Exercise details: Say how many of the lines below hold "Плаза", writing the number and nothing more.

Data listing:
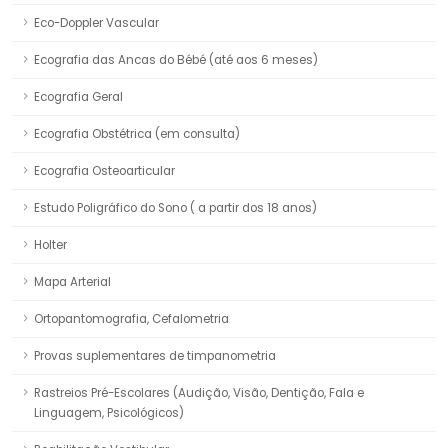
Eco-Doppler Vascular
Ecografia das Ancas do Bébé (até aos 6 meses)
Ecografia Geral
Ecografia Obstétrica (em consulta)
Ecografia Osteoarticular
Estudo Poligráfico do Sono ( a partir dos 18 anos)
Holter
Mapa Arterial
Ortopantomografia, Cefalometria
Provas suplementares de timpanometria
Rastreios Pré-Escolares (Audição, Visão, Dentição, Fala e
Linguagem, Psicológicos)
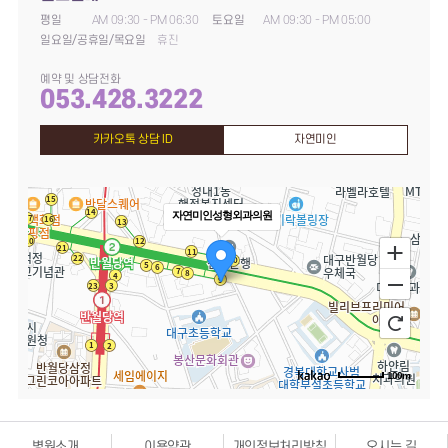
평일
AM 09:30 - PM 06:30
토요일
AM 09:30 - PM 05:00
일요일/공휴일/목요일
휴진
예약 및 상담전화
053.428.3222
카카오톡 상담 ID
자연미인
자연미인성형외과의원
100m
병원소개
이용약관
개인정보처리방침
오시는 길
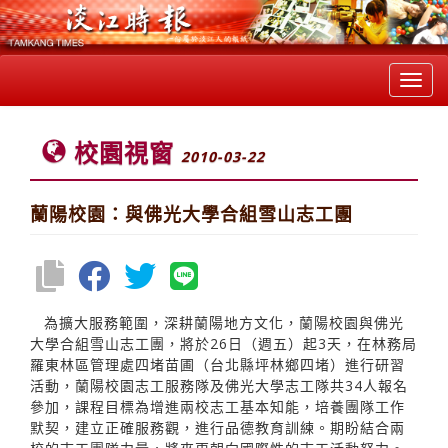
Toggl
navig
校園視窗
2010-03-22
蘭陽校園：與佛光大學合組雪山志工團
為擴大服務範圍，深耕蘭陽地方文化，蘭陽校園與佛光
大學合組雪山志工團，將於26日（週五）起3天，在林務局
羅東林區管理處四堵苗圃（台北縣坪林鄉四堵）進行研習
活動，蘭陽校園志工服務隊及佛光大學志工隊共34人報名
參加，課程目標為增進兩校志工基本知能，培養團隊工作
默契，建立正確服務觀，進行品德教育訓練。期盼結合兩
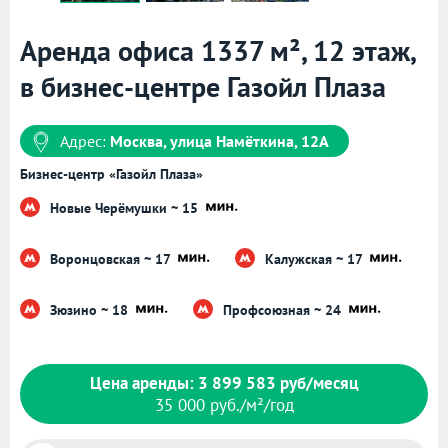
Аренда офиса 1337 м², 12 этаж,
в бизнес-центре Газойл Плаза
Адрес:
Москва, улица Намёткина, 12А
Бизнес-центр «Газойл Плаза»
Новые Черёмушки ~ 15
Воронцовская ~ 17
Калужская ~ 17
Зюзино ~ 18
Профсоюзная ~ 24
Цена аренды: 3 899 583 руб/месяц
35 000 руб./м²/год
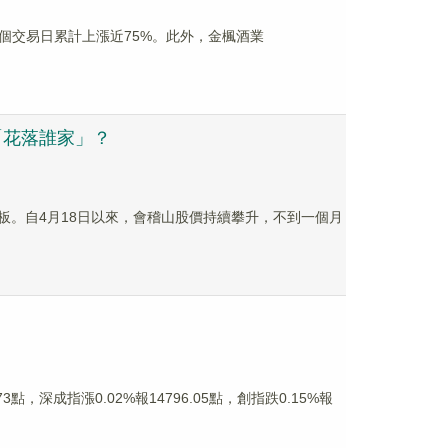
近8個交易日累計上漲近75%。此外，金楓酒業
「花落誰家」？
漲停板。自4月18日以來，會稽山股價持續攀升，不到一個月
，深成指漲0.02%報14796.05點，創指跌0.15%報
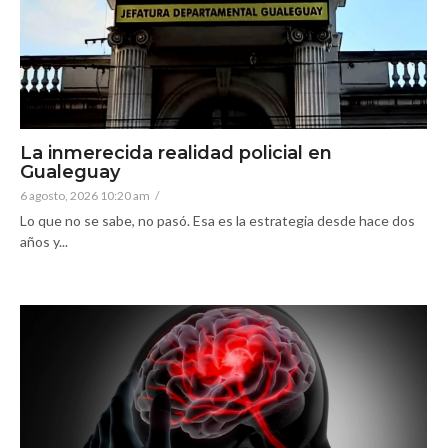
La inmerecida realidad policial en
Gualeguay
6 agosto, 2026 10:20 am
/
Lo que no se sabe, no pasó. Esa es la estrategia desde hace dos
años y...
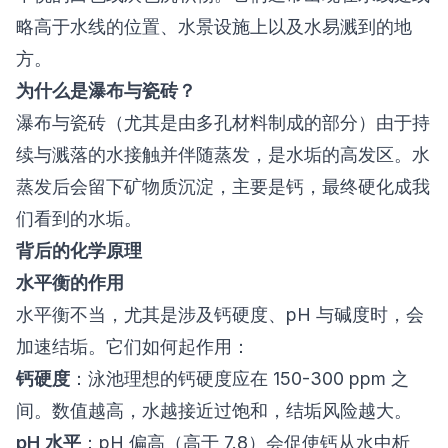
略高于水线的位置、水景设施上以及水易溅到的地
方。
为什么是瀑布与瓷砖？
瀑布与瓷砖（尤其是由多孔材料制成的部分）由于持
续与溅落的水接触并伴随蒸发，是水垢的高发区。水
蒸发后会留下矿物质沉淀，主要是钙，最终硬化成我
们看到的水垢。
背后的化学原理
水平衡的作用
水平衡不当，尤其是涉及钙硬度、pH 与碱度时，会
加速结垢。它们如何起作用：
钙硬度
：泳池理想的钙硬度应在 150-300 ppm 之
间。数值越高，水越接近过饱和，结垢风险越大。
pH 水平
：pH 偏高（高于 7.8）会促使钙从水中析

Answer section: 2